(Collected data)

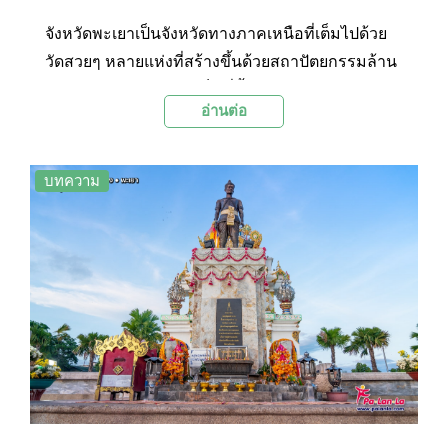
จังหวัดพะเยาเป็นจังหวัดทางภาคเหนือที่เต็มไปด้วย
วัดสวยๆ หลายแห่งที่สร้างขึ้นด้วยสถาปัตยกรรมล้าน
นาอย่างงดงาม และยังเป็นที่ตั้งของวนอุทยานภูลังกา
อ่านต่อ
ที่มีธรรมชาติอันสวยงามและอุดมสมบูรณ์ รวมถึง
อ่างเก็บน้ำขนาดใหญ่อย่างกว๊านพะเยาให้เที่ยวชม
อีกด้วย วันนี้ทาง Palanla จึงได้รวบรวมสถานที่ท่อง
บทความ
เที่ยวที่เป็นไฮไลท์ของจังหวัดพะเยามาฝากทุกท่าน
เพื่อเป็นแนวทางในการจัดทริปเที่ยวเหนือกันในวัด
หยุดที่กำลังจะมาถึงนี้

*Your goal*.
Each of the lines from the one that contains "เพื่อเป็นแนวทา" through the last line of the data needs to be repeated exactly, with no others.

*Task answer*.
เพื่อเป็นแนวทางในการจัดทริปเที่ยวเหนือกันในวัด
หยุดที่กำลังจะมาถึงนี้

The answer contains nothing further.